Friday, April 8, 2022

Book Review: A Profession without Reason

Image: The cover of the book is a white background with a black squiggly lined jumble that ends in an arrow pointing upwards. Below that in black letters is, "A profession without reason." Below that in red letters is, "the crisis of contemporary psychiatry untangled and solved by spinoza, freethinking, and radical enlightenment." Below that in black letters is, "Bruce E. Levine."
 

It would be impossible to review Bruce E Levine’s A Profession without Reason without acknowledging my own relevant life experiences. This is going to be a long review not as tailored to the shorter attention span of review sites and blurbs. In an attempt to keep a long and complex history at least mildly reasonable in length, I will try to be as general as I can and keep the personal history in italics in case you want to skip ahead. I am also going to analyze much more of the book in specifics, which also adds length:

I have had a personal relationship with psychiatry since age 9, an educational relationship since age 17, and a professional relationship since age 24. The latter two ended years back due to worsening disabilities, but my personal relationship remains ongoing.
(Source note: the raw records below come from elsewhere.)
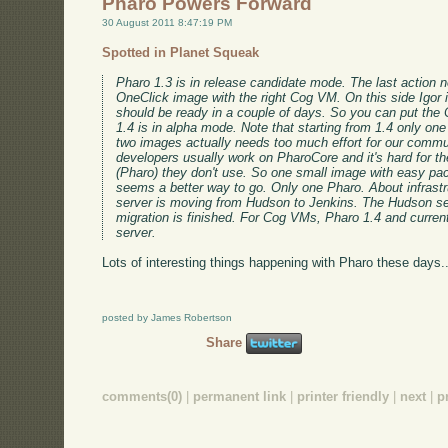
Pharo Powers Forward
30 August 2011 8:47:19 PM
Spotted in Planet Squeak
Pharo 1.3 is in release candidate mode. The last action n
OneClick image with the right Cog VM. On this side Igor is
should be ready in a couple of days. So you can put the
1.4 is in alpha mode. Note that starting from 1.4 only on
two images actually needs too much effort for our commu
developers usually work on PharoCore and it's hard for t
(Pharo) they don't use. So one small image with easy pa
seems a better way to go. Only one Pharo. About infrastr
server is moving from Hudson to Jenkins. The Hudson se
migration is finished. For Cog VMs, Pharo 1.4 and curren
server.
Lots of interesting things happening with Pharo these days..
posted by James Robertson
Share
comments(0)
|
permanent link
|
printer friendly
|
next
|
p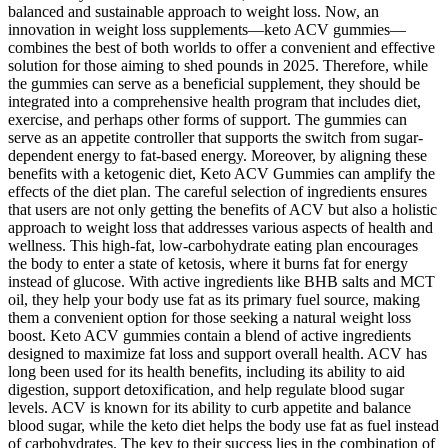
balanced and sustainable approach to weight loss. Now, an
innovation in weight loss supplements—keto ACV gummies—
combines the best of both worlds to offer a convenient and effective
solution for those aiming to shed pounds in 2025. Therefore, while
the gummies can serve as a beneficial supplement, they should be
integrated into a comprehensive health program that includes diet,
exercise, and perhaps other forms of support. The gummies can
serve as an appetite controller that supports the switch from sugar-
dependent energy to fat-based energy. Moreover, by aligning these
benefits with a ketogenic diet, Keto ACV Gummies can amplify the
effects of the diet plan. The careful selection of ingredients ensures
that users are not only getting the benefits of ACV but also a holistic
approach to weight loss that addresses various aspects of health and
wellness. This high-fat, low-carbohydrate eating plan encourages
the body to enter a state of ketosis, where it burns fat for energy
instead of glucose. With active ingredients like BHB salts and MCT
oil, they help your body use fat as its primary fuel source, making
them a convenient option for those seeking a natural weight loss
boost. Keto ACV gummies contain a blend of active ingredients
designed to maximize fat loss and support overall health. ACV has
long been used for its health benefits, including its ability to aid
digestion, support detoxification, and help regulate blood sugar
levels. ACV is known for its ability to curb appetite and balance
blood sugar, while the keto diet helps the body use fat as fuel instead
of carbohydrates. The key to their success lies in the combination of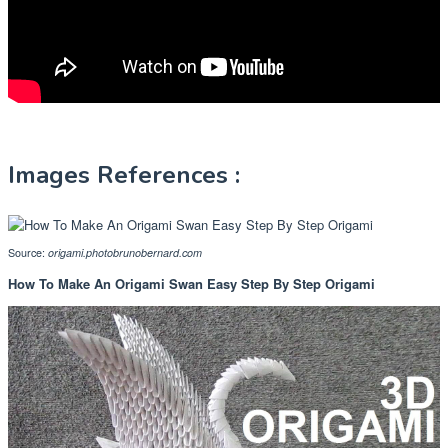
Images References :
Source:
origami.photobrunobernard.com
How To Make An Origami Swan Easy Step By Step Origami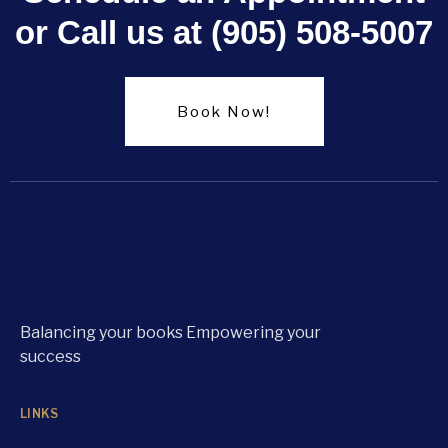
or Call us at (905) 508-5007
Book Now!
Balancing your books Empowering your
success
LINKS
I am 39 years old.

Many of my friendships, most of my romantic partnerships, and both sides of my blood-related family are riddled with suffering through drug and other addictions and/or multiple mental health struggles. I have also been part of radical mental health and psychiatry-critical (a term I am using to differentiate from anti-psychiatry like that of scientology) movements in big ways due to abuses and failures I have endured off and on since childhood. In adulthood, I was forced to reexamine my views when my closest family member began suffering from severe psychosis, rife with terrifying delusions, hallucinations, and other hellish experiences, which eventually involved the authorities being called multiple times and forced hospitalization, no matter how hard I personally tried to avoid that. I was previously hard-line against these coercive methods. I was forced to reexamine those reexaminations when the coercion didn’t work either, causing even more fear and mistrust, leading that person to disappear from my life for a period of years. However, I cannot look back and see any other way things could have gone in those moments. Not long after that, unrelated to this, another immediate family member took his own life.

I eventually found the formerly mentioned family member and she is again part of my life, but still suffers today and refuses all medical treatment despite desperately needing it for physical health problems.I remain in various forms of treatment and out of work due to both physical and mental health problems. I cannot take psych meds due to lack of improvement (with every class of drug under the sun) coupled with extreme and often dangerous side effects and usually have to assertively defend this boundary with every clinician. I do not have a solution or answer to any of these problems, but there have been small improvements that have come from both inside and outside mainstream clinical psychology. There is much much more.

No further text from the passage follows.